Meng, a native of Shanghai, received a bachelor of science degree in 1982, then went on to receive a diploma in graduate study of mathematical statistics from Fudan University in 1986. After that, he applied for graduate school at Harvard and said he was surprised when he was accepted, especially with a full scholarship.

“At the time of applying, a lot of people, myself included, thought I was joking, since Harvard was and perhaps still is simply unreachable and unaffordable in many Chinese students’ minds,” Meng said. “I am certainly very grateful to Harvard for its full fellowship, which made it possible for me to pursue my fascination in this most stimulating university.”

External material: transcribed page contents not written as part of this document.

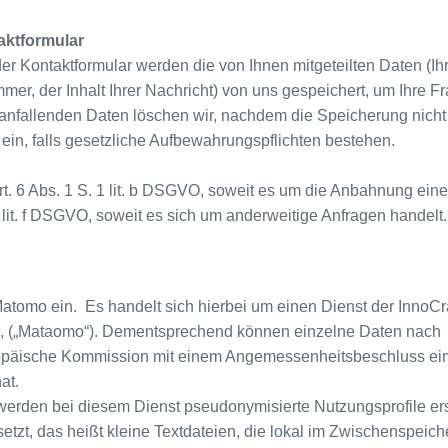
aktformular
er Kontaktformular werden die von Ihnen mitgeteilten Daten (Ih
mer, der Inhalt Ihrer Nachricht) von uns gespeichert, um Ihre F
nfallenden Daten löschen wir, nachdem die Speicherung nicht
g ein, falls gesetzliche Aufbewahrungspflichten bestehen.
t. 6 Abs. 1 S. 1 lit. b DSGVO, soweit es um die Anbahnung ein
1 lit. f DSGVO, soweit es sich um anderweitige Anfragen handelt.
tomo ein. Es handelt sich hierbei um einen Dienst der InnoCr
and, („Mataomo“). Dementsprechend können einzelne Daten nach
uropäische Kommission mit einem Angemessenheitsbeschluss ei
at.
werden bei diesem Dienst pseudonymisierte Nutzungsprofile ers
tzt, das heißt kleine Textdateien, die lokal im Zwischenspeich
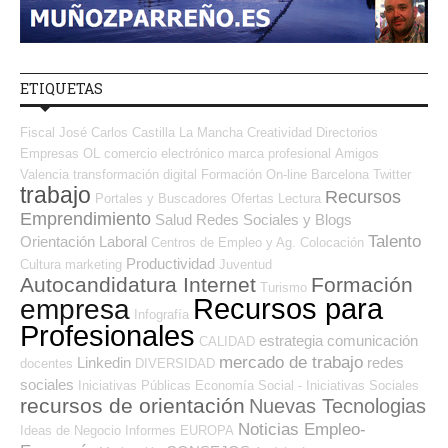
ETIQUETAS
Fiscal
José Carlos
Castilla La Mancha
Creatividad
Directorios
Empresas OL
comercio electrónico
marca profesional
Amigos
Valencia
transformación digital
Formación On-line
Barcelona
Twitter
trabajo
Recursos
Portales y Buscadores Ofertas
Lectura
Emprendimiento
Salud
Redes Sociales y Blogs
Talento
Orientación Laboral
Centros de Empleo y Ag. Colocación
Productividad
Cultura
marketing
Juventud
Autocandidatura Internet
Formación
Turismo
Recursos para
empresa
Infografía
Profesionales
estrategia
comunicación
CALIDAD
mercado de trabajo
Linkedin
redes
docentes
DIVERSIDAD
sociales
Iniciativas Públicas
Economía Social - Iniciativas Sociales
recursos de orientación
Nuevas Tecnologias
Noticias Empleo-
Ideas de Negocio
Informes
EUROPA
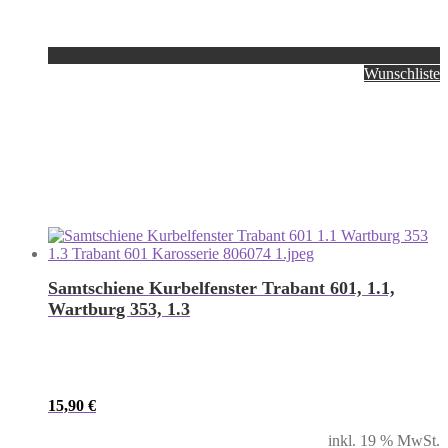
Wunschliste
Samtschiene Kurbelfenster Trabant 601, 1.1,
Wartburg 353, 1.3
15,90
€
inkl. 19 % MwSt.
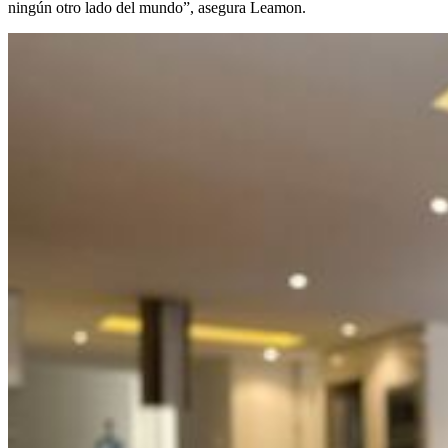
ningún otro lado del mundo”, asegura Leamon.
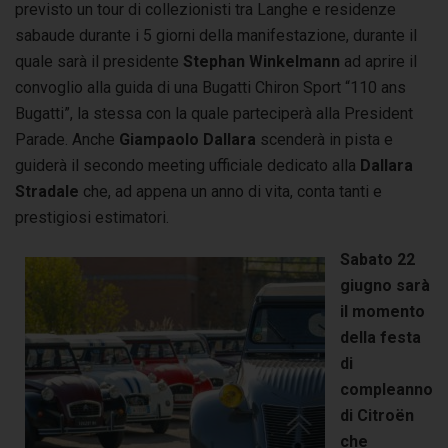
previsto un tour di collezionisti tra Langhe e residenze
sabaude durante i 5 giorni della manifestazione, durante il
quale sarà il presidente
Stephan
Winkelmann
ad aprire il
convoglio alla guida di una Bugatti Chiron Sport “110 ans
Bugatti”, la stessa con la quale parteciperà alla President
Parade. Anche
Giampaolo Dallara
scenderà in pista e
guiderà il secondo meeting ufficiale dedicato alla
Dallara
Stradale
che, ad appena un anno di vita, conta tanti e
prestigiosi estimatori.
Sabato 22
giugno sarà
il momento
della festa
di
compleanno
di Citroën
che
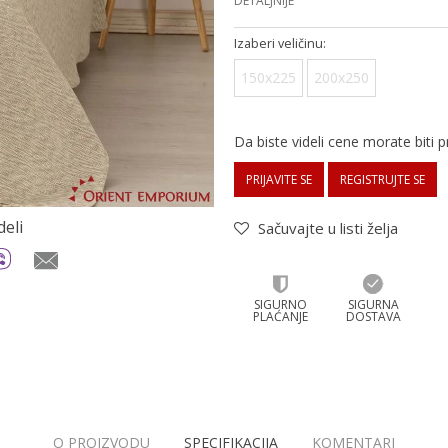
DETALJNIJE
Izaberi veličinu:
150x225
200x250
Da biste videli cene morate biti pr
PRIJAVITE SE
REGISTRUJTE SE
deli
Sačuvajte u listi želja
SIGURNO
SIGURNA
PLAĆANJE
DOSTAVA
O PROIZVODU
SPECIFIKACIJA
KOMENTARI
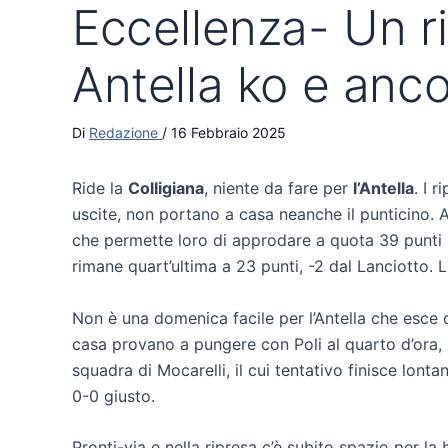
Eccellenza- Un ri
Antella ko e anco
Di
Redazione
/
16 Febbraio 2025
Ride la
Colligiana
, niente da fare per
l’Antella
. I 
uscite, non portano a casa neanche il punticino. Al 
che permette loro di approdare a quota 39 punti i
rimane quart’ultima a 23 punti, -2 dal Lanciotto. L
Non è una domenica facile per l’Antella che esce 
casa provano a pungere con Poli al quarto d’ora, s
squadra di Mocarelli, il cui tentativo finisce lont
0-0 giusto.
Pronti-via e nella ripresa c’è subito spazio per la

He received a master of arts in statistics from Harvard in 1987 and a doctorate in statistics in 1990. After graduating from Harvard, Meng went on to teach at the University of Chicago, becoming an assistant professor in 1991, an associate professor in 1997 and professor in 2000.

Rubin, who served as Meng’s adviser when Meng was a graduate student here, said Meng was very strong technically when he arrived at Harvard and proceeded to develop an intuitive sense of statistics that many never do.

“He’s so successful, it’s hard to say I anticipated that when he first came,” Rubin said. “Some people get that intuition and some people don’t, and he did so spectacularly.”